Published
23 May 2025Form Number
LP2225PDF size
15 pages, 803 KBAbstract
With the explosion of Generative AI (GenAI) workloads and demand for high-performance infrastructure, organizations face a critical decision: invest in on-premises systems or leverage cloud services. This paper presents a total cost of ownership (TCO) analysis, focusing on AI/ML use cases such as Large Language Models (LLMs), where infrastructure costs are substantial.

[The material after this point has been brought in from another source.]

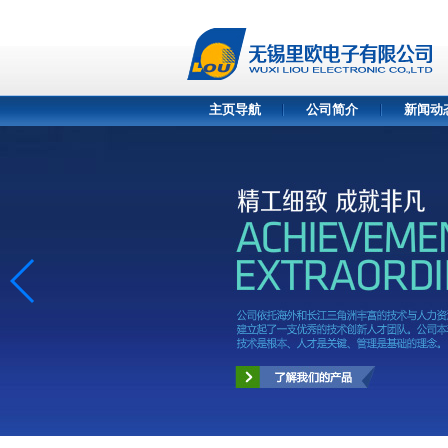
主页导航
公司简介
新闻动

Our analysis concentrates on core infrastructure costs—such as hardware and usage—while intentionally excluding secondary factors like networking, facility overhead, and routine IT operations to keep the comparison clear and actionable. We find that while cloud platforms offer flexibility and are well-suited for short-term or bursty workloads, their usage-based pricing model can lead to high long-term costs. In contrast, on-premises systems, though requiring higher upfront investment, provide greater cost efficiency over time through consistent utilization..
Introduction
In recent years, Generative AI, including Large Language Models (LLMs) and vision models, has emerged as a transformative technology in artificial intelligence, driving innovation across industries. However, deploying these models—whether for training, fine-tuning, or inference—poses significant computational challenges.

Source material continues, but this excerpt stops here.